Anchoring that effort was goaltender Ben Bishop, who had his second shutout of the Stanley Cup Playoffs. Bishop allowed 10 goals on 52 shots in Games 3 and 4 of the series, but has shown a propensity for stepping up in big games, like Games 6 and 7 in the first round against the Detroit Red Wings and Game 6 of the second round against the Montreal Canadiens.

Game 5 against the Rangers was another example of that big-game tenacity.

"I think he's always been highly thought of as a goalie," Dennis said. "But until you've done it in the playoffs and proven yourself there's always going to be that question mark. There's been a couple games that have been a little more high scoring, and it's easy to look at the goalie as the last line of defense. If he's off just a little bit there's no recovery from that; it's in your net. I think his level of consistency has gotten better as the playoffs have gone on. Getting scored on five times in the previous two games didn't sit well with him. And he stepped up and proved it and was a big difference in the game [Sunday] night."

Another part of the strong defensive effort was an improved penalty kill, which allowed two power-play goals in each of the past two games. The penalty kill was tested early in Game 5 but the Lightning were able to kill off all four penalties in the first two periods.

"They were able to weather the storm on some penalties early," Dennis said. "Before they scored their first goal they had just killed off their fourth penalty. They did a good job. I'm sure that wasn't in their game plan to take penalties like that early. I don't know if they changed anything but they obviously did a solid job and Bishop was good for them."

Offensively the Lightning got another big contribution from captain Steven Stamkos. He assisted on Valtteri Filppula's goal and then scored on the power play. After being held to one goal in his first 11 playoff games, he has six goals in his past seven games. And in five games against the Rangers he has four goals and three assists.

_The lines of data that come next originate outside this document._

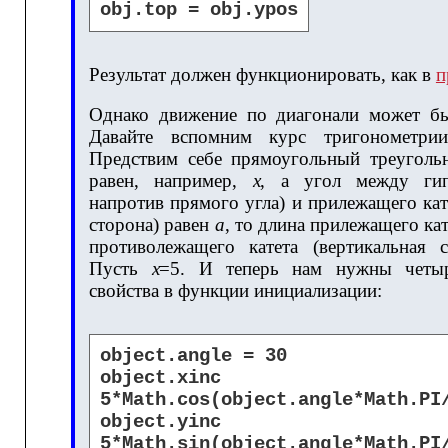
obj.top = obj.ypos
Результат должен функционировать, как в
п
Однако движение по диагонали может бы
Давайте вспомним курс тригонометри
Предствим себе прямоугольный треугольн
равен, например,
х
, а угол между гип
напротив прямого угла) и прилежащего кат
сторона) равен
а
, то длина прилежащего ка
противолежащего катета (вертикальная 
Пусть
х
=5. И теперь нам нужны четыр
свойства в функции инициализации:
object.angle = 30
object.xi
5*Math.cos(object.angle*Math.PI
object.yi
5*Math.sin(object.angle*Math.PI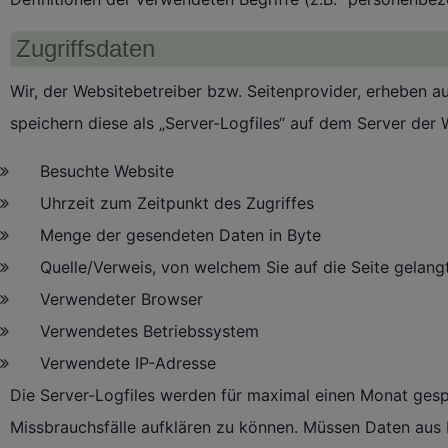
Zugriffsdaten
Wir, der Websitebetreiber bzw. Seitenprovider, erheben au
speichern diese als „Server-Logfiles“ auf dem Server der
Besuchte Website
Uhrzeit zum Zeitpunkt des Zugriffes
Menge der gesendeten Daten in Byte
Quelle/Verweis, von welchem Sie auf die Seite gelang
Verwendeter Browser
Verwendetes Betriebssystem
Verwendete IP-Adresse
Die Server-Logfiles werden für maximal einen Monat gespe
Missbrauchsfälle aufklären zu können. Müssen Daten aus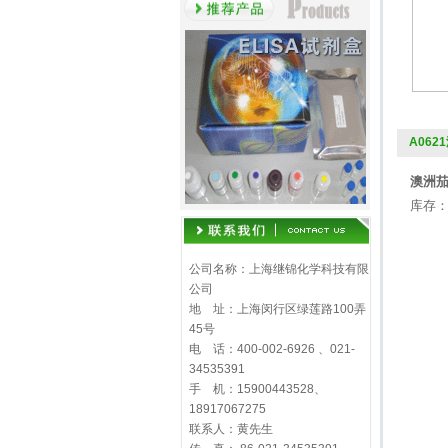
A062
澳洲茄边
库存：
公司名称：上海继锦化学科技有限
公司
地 址：上海闵行区绿莲路100弄
45号
电 话：400-002-6926 、021-
34535391
手 机：15900443528、
18917067275
联系人：黄先生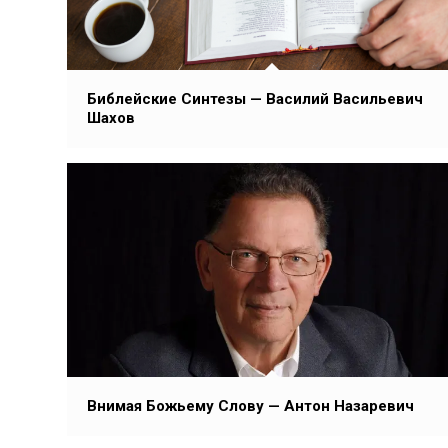
Библейские Синтезы — Василий Васильевич
Шахов
Внимая Божьему Слову — Антон Назаревич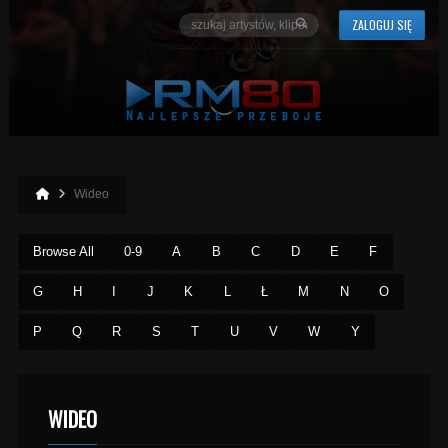
ZALOGUJ SIĘ
Wideo
Browse All
0-9
A
B
C
D
E
F
G
H
I
J
K
L
Ł
M
N
O
P
Q
R
S
T
U
V
W
Y
WIDEO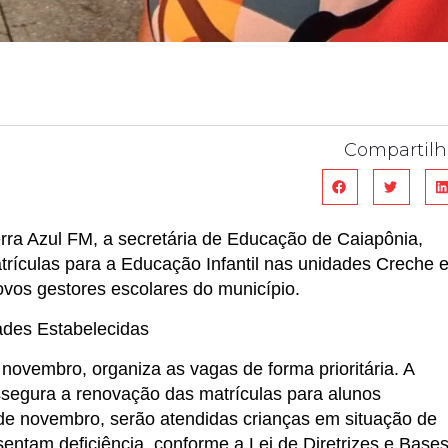
Compartilh
rra Azul FM, a secretária de Educação de Caiapônia,
trículas para a Educação Infantil nas unidades Creche 
ovos gestores escolares do município.
dades Estabelecidas
 novembro, organiza as vagas de forma prioritária. A
ssegura a renovação das matrículas para alunos
de novembro, serão atendidas crianças em situação de
sentam deficiência, conforme a Lei de Diretrizes e Base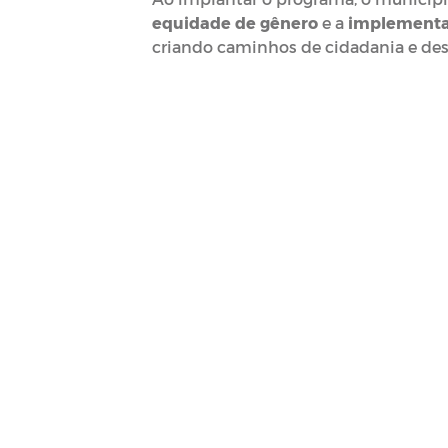
equidade de gênero
e a
implementaç
criando caminhos de cidadania e de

Part of Stamkos' outburst came after he was moved from center to right wing.

"It changes up their look," Dennis said. "It's a different dynamic, it changes where he's getting the puck. Filppula's goal last night was a prime example of what putting him on the wing does and changes for Tampa. It gives teams a bit of a different look. And obviously you can't say it hasn't worked. The numbers are showing it."

With a 3-2 lead in the best-of-7 series, the Lightning can advance to the Stanley Cup Final for the first time since 2004 with a win in Game 6 on Tuesday (8 p.m. ET; NBCSN, CBC, TVA Sports).

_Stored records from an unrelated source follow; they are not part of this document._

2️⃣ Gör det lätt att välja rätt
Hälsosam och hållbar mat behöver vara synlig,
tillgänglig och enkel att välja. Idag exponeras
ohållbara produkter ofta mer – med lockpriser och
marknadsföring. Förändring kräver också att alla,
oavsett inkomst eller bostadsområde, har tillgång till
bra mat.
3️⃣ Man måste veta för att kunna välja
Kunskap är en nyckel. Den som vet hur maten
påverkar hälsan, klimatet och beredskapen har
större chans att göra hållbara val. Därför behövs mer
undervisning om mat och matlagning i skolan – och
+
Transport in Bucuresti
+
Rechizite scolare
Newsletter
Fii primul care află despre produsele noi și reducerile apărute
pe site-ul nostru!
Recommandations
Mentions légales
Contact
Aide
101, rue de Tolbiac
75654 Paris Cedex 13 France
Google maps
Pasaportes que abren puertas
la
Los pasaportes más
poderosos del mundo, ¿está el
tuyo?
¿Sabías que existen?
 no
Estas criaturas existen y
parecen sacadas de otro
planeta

"It comes down to a couple things," Dennis said. "But first and foremost you have to match the desperation, or try and match the desperation, the New York Rangers are going to play with. This is their season on the line. They went to the Stanley Cup Final last season. They're a good team, outstanding goalie and they're going to give you everything they have for the next game, and if it goes to seven the next two games.

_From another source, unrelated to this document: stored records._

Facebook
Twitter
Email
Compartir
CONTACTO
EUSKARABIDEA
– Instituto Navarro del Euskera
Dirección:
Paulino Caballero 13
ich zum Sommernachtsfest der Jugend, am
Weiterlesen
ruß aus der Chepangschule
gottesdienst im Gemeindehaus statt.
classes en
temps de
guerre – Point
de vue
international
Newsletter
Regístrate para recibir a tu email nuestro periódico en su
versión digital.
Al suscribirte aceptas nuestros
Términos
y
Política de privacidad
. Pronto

"So can you match that intensity? Can you get up for the game? You say it's an easy thing to do but it's another level that a team that's on the verge of elimination brings to the game. So you have to be able to match that. At this point in the playoffs you need special players to do special things. They got that from Stamkos last night and the last few games. Obviously Tyler Johnson has been a huge part of that. They're going to need Bishop to help close it out. I think they're capable of doing it. Can they do it? It's going to be really tough. I think it's going to be a heck of a game."